Why doesn't Moz crawler follow robots.txt?
-
It is crawling the entire site, and there is stuff we do not want it to. Please advise.
-
Which I am ok with, but why am I getting duplicate content?
-
Yes, it doesn't tell them which pages not to crawl - just not to index them
-
It has been used correctly. The site is a Magento site and they have it built in. There are a lot of filters for products so it uses rel=canonical to tell Google which to index.
-
rel=canonical is not really an robots instruction file - rel=canonical is to help with duplicate copy where you have the same or similar pages and your telling search engines which pages is the preferred page.
If you don't want pages crawling you have to tell Search engines in the robots file
-
Hi There,
Rel=canonical tags tell robots, which page is actually to index out of many.
For SEOs, canonicalization refers to individual web pages that can be loaded from multiple URLs. This is a problem because when multiple pages have the same content but different URLs, links that are intended to go to the same page get split up among multiple URLs. This means that the popularity of the pages gets split up. Unfortunately for web developers, this happens far too often because the default settings for web servers create this problem.
https://mza.bundledseo.com/learn/seo/canonicalization
I feel you have not used it correctly, check the above article and see if it helps.
Thanks,
Vijay
-
So I made a mistake it isn't the robots.txt that is the issue. I am getting hit with a ton of duplicate content penalties so I figured that was it. The problem is that I have pages with rel=canonical tags that it is ignoring. Does Roger not read those?
-
Hi
Have to agree with the above, Rogerbot does listen to robot.txt file, unlike Bing - while they are getting better Bing ignores the robots.txt file frequently.
Ive analysed quite a few server logs over the years and Roger has always listened to the file - its usually a mistake the in the robots file.
There is an option to test your robots.txt file in GCS - while this is testing to see if Google will crawl the page - usually Roger has the same instructions as Google.
However if you are still pretty certain that Roger is ignoring robots.txt please DM your Server Logs and your website and I will take a look and analyse it for you (free of course).
Thanks
Andy
-
All major search engines, including Moz's crawler Rogerbot and Internet Archives, respect Robots.txt as a standard “robots exclusion protocol” to communicate with web crawlers and web robots.

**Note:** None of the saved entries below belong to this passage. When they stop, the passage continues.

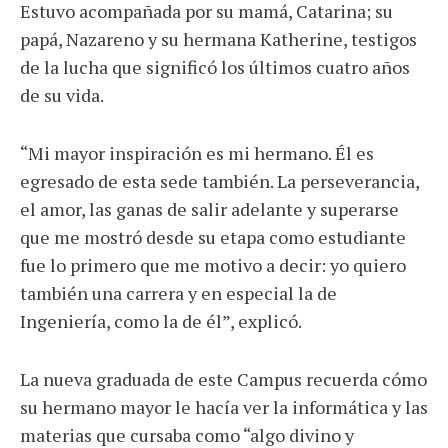
Estuvo acompañada por su mamá, Catarina; su
papá, Nazareno y su hermana Katherine, testigos
de la lucha que significó los últimos cuatro años
de su vida.
“Mi mayor inspiración es mi hermano. Él es
egresado de esta sede también. La perseverancia,
el amor, las ganas de salir adelante y superarse
que me mostró desde su etapa como estudiante
fue lo primero que me motivo a decir: yo quiero
también una carrera y en especial la de
Ingeniería, como la de él”, explicó.
La nueva graduada de este Campus recuerda cómo
su hermano mayor le hacía ver la informática y las
materias que cursaba como “algo divino y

In case you wish to exclude some specific information from all Search Engines, you can use the following sample code as reference to block specific directories.
User-agent: *
Disallow: /cgi-bin/
Disallow: /tmp/
Disallow: /junk/However, if you want to specifically block Mz's Rogerbot from crawling specific sections of your website. You may take the following reference code to block specific areas / directories in your website from rogerbot:
User-agent: Rogerbot
Disallow: /cgi-bin/
Disallow: /tmp/
Disallow: /junk/I hope this helps, If you have specific questions, please feel free to respond, I will be happy to answer them.
Regards,
Vijay
-
Hi there! Moz's crawler, rogerbot, does follow robots.txt. When he's not following robots.txt, it's usually because the robots.txt protocol is formatted improperly. Learn more about formatting your page here: https://mza.bundledseo.com/learn/seo/robotstxt
For more information on Roger, including how to block him, head here: https://mza.bundledseo.com/help/guides/moz-procedures/what-is-rogerbot
And if you want to test your formatting, try the Robots Checker here: https://support.google.com/webmasters/answer/6062598
If you're still unable to determine why rogerbot is crawling your site, feel free to write in to [email protected]!
Browse Questions
Explore more categories
-
Moz Tools
Chat with the community about the Moz tools.
-
SEO Tactics
Discuss the SEO process with fellow marketers
-
Community
Discuss industry events, jobs, and news!
-
Digital Marketing
Chat about tactics outside of SEO
-
Research & Trends
Dive into research and trends in the search industry.
-
Support
Connect on product support and feature requests.
Related Questions
-
Links in link lists not being discovered by Moz
I uploaded a couple of link lists to Moz about a week ago and have been tracking them. Most of the links on the list are from significant 90+ DA domains such as Wikipedia, Medium, etc. So far, Moz only seems to have discovered about 4 the 200 or so links I loaded. Do we know how long it takes for these to be discovered by Moz? Quite new to this, so any help understanding timelines for this would be appreciated.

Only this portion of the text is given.